When she accompanied friends on a wine tasting rip to Walla Walla, she took elk meat so everyone would be on the same page, then blew up when she learned they’d mixed pork in because the elk was too lean.
Quick to spout her indignation at what others were eating, she ostracized many of those around her even as she judged them. And she was turned off by their response.
“Rather than ask, ‘What made you choose this way of eating?’ I’d get the eye roll,” she said. “People wanted to debate me, make me feel wrong. I finally realized it was really about their food choices that made them do that.”
She began spending enormous amounts of her time in supermarkets reading food labels.
“Every time I purchased food, I had to review whether that food met my vegan standards, whether I needed to investigate the food for preservatives. Everything was a question, and that can make you crazy,” she said.
“Being a vegan in Portland was the most challenging. Every time we went to a restaurant, everything had to revolve around me. Now I realize it should have been: ’We’re going here. You choose if you want to come.’ ”
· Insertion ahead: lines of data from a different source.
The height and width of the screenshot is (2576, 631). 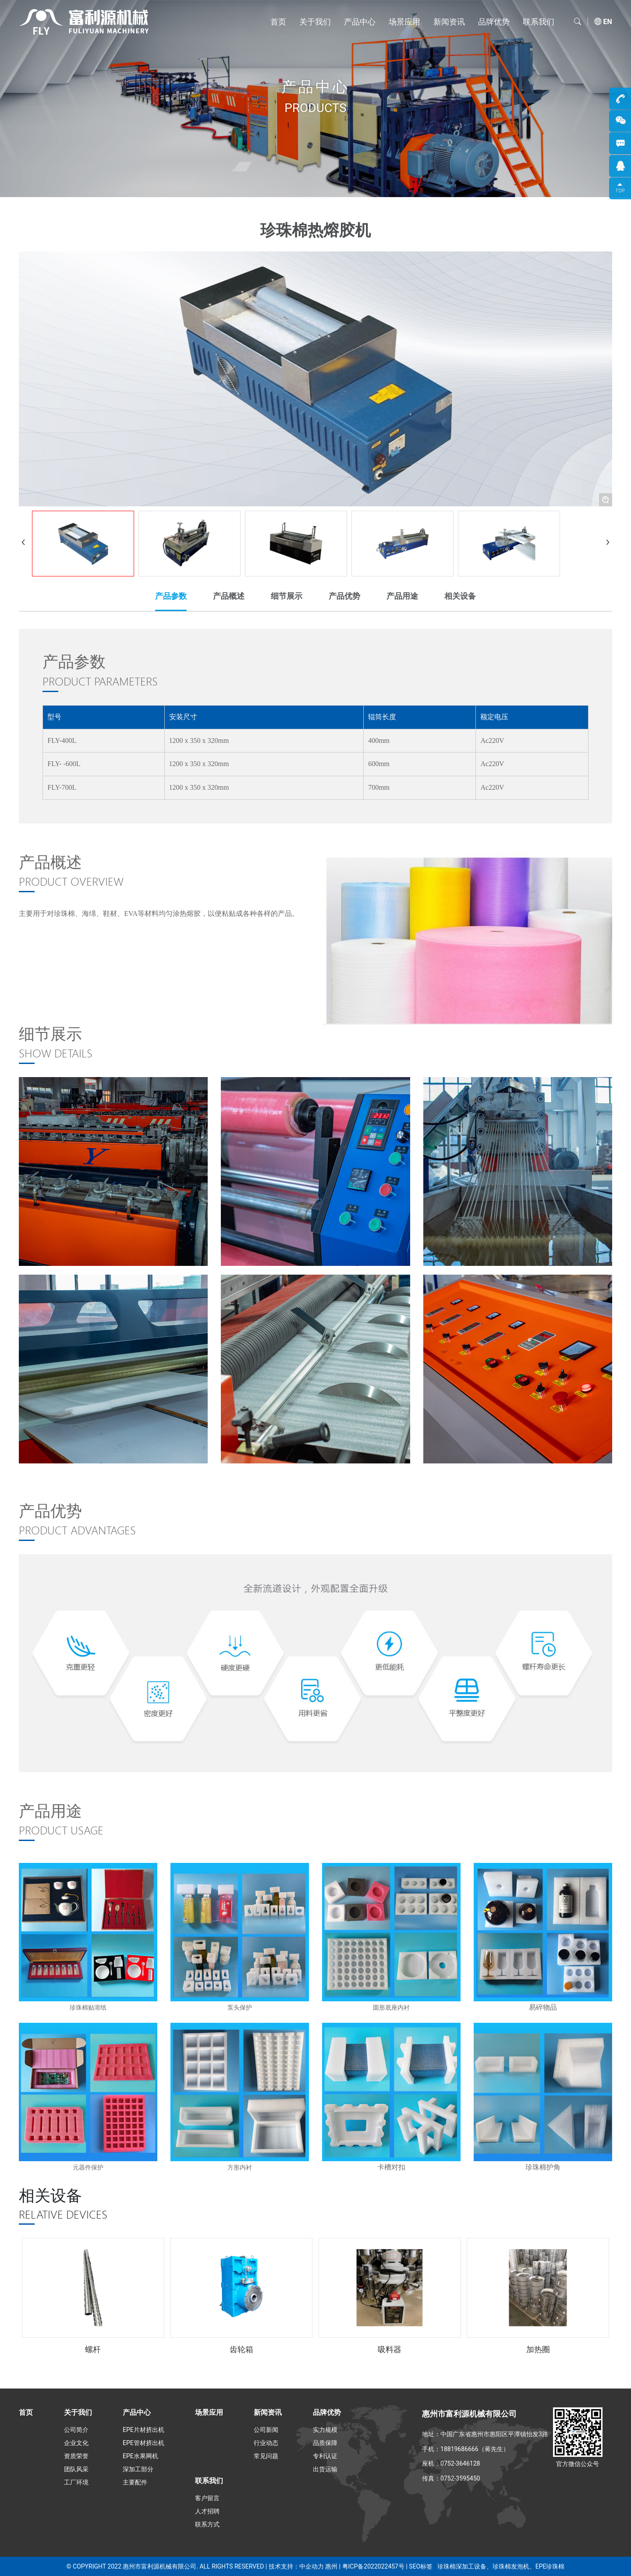 I want to click on 产品中心, so click(x=360, y=21).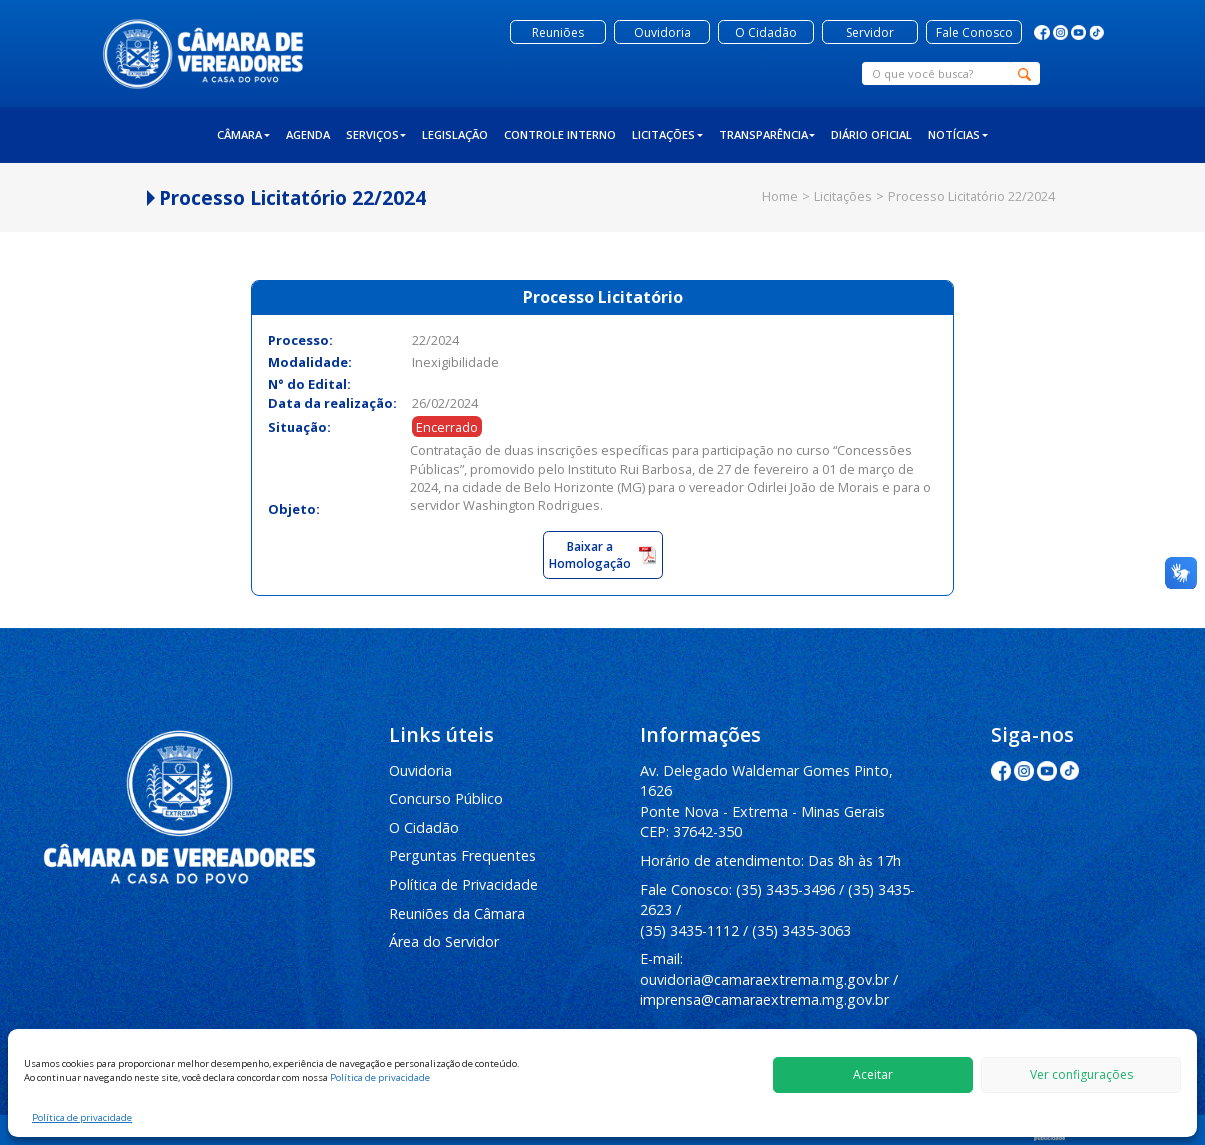  I want to click on Aceitar, so click(873, 1074).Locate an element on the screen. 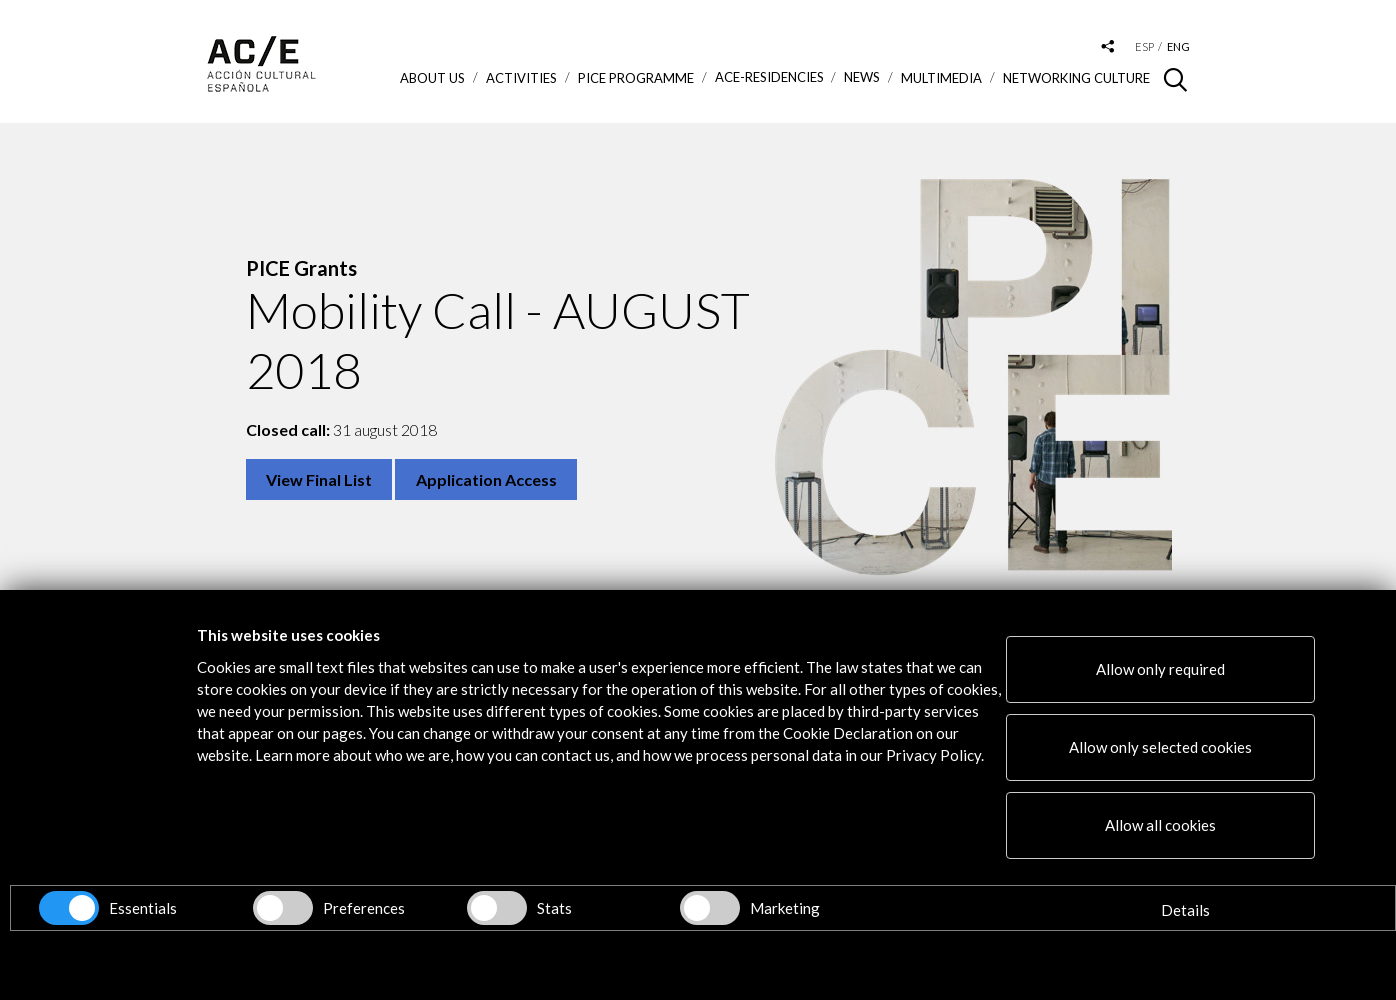  Allow all cookies is located at coordinates (1160, 825).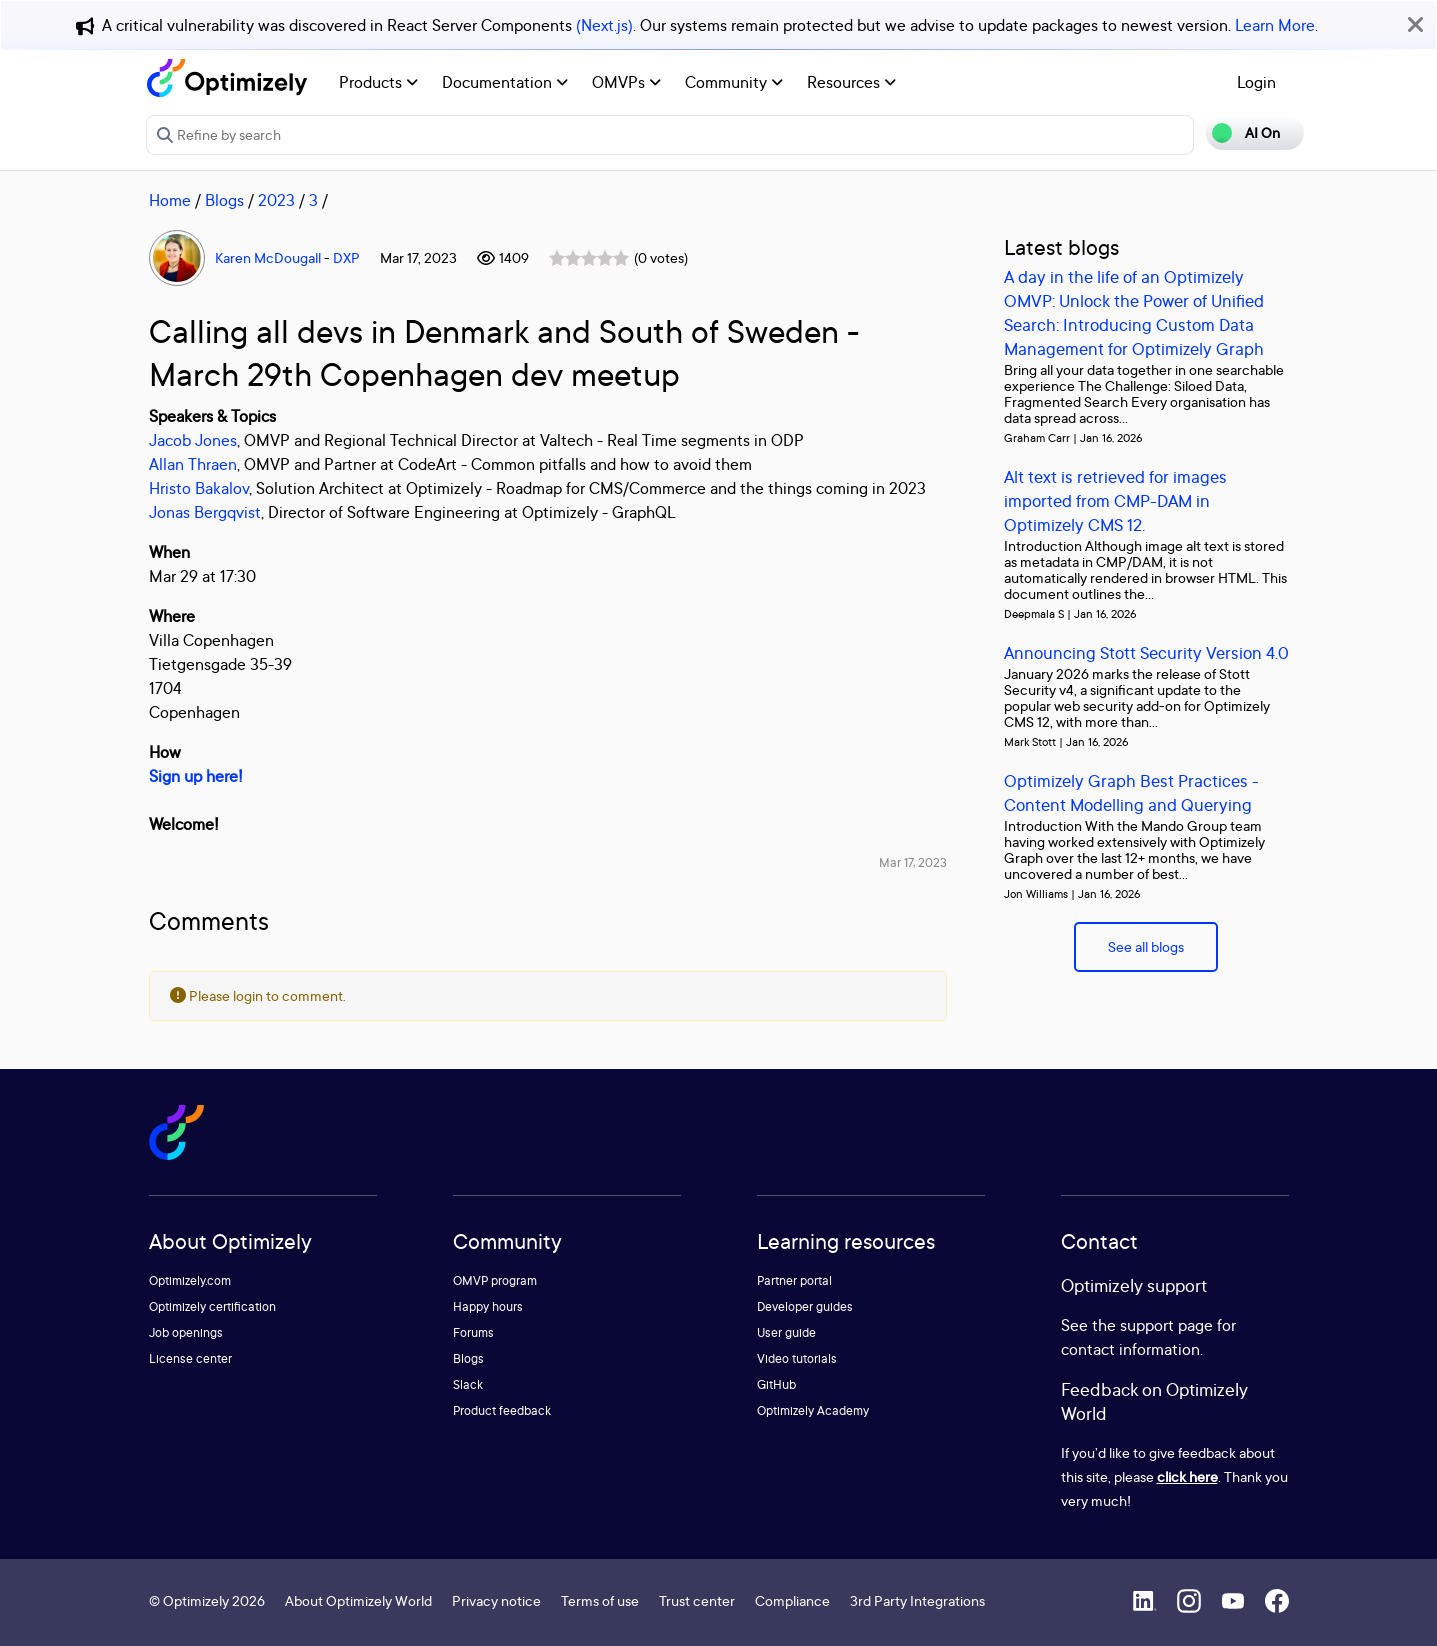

The book is candid. It is also fun for Wood River Valley residents to read because it refers to people places and institutions in the valley stretching back a couple decades, including the upscale Evergreen Restaurant.
Truppi’s early adherence to a restrictive diet impacted her relationship with her husband and her children, eventually playing a big role in her eventual divorce.
But, having said the wrong things about food for so long, Truppi now tries to say all the helpful things in her practice. Her intent is to help others shift even just one habit,
“I hope this book helps people ask the question: Why am I doing what I’m doing, whether food related or not? Is this thing I’m doing serving me? If it is, how do I cultivate it even more? What would happen if I tried this?”
She hopes that the fact that it’s about food makes it more accessible.
“I could’ve written this from my yoga lens—how yoga can be a crutch and/or a good thing. But everyone eats and not every one does yoga. So, everyone has a food story.”
And, while she doesn’t now expect everyone to acquiesce to her way of thinking, she hopes she will at least inspire others to consider their food through a different lens than the one they’ve been viewing it.
“Food values are not something people talk about. They talk about family values, being strong for grand kids, but it tends not to be about food even though food plays a huge role in our lives.”
GLEAN FROM JAMIE
Jamie Truppi will discuss ways people can better their physical and emotional health with food and other things during a free presentation at 6 p.m. Tuesday, May 16, at PeakFit in Hailey. The talk is part of PeakFit’s ongoing series showing people how they can up their game.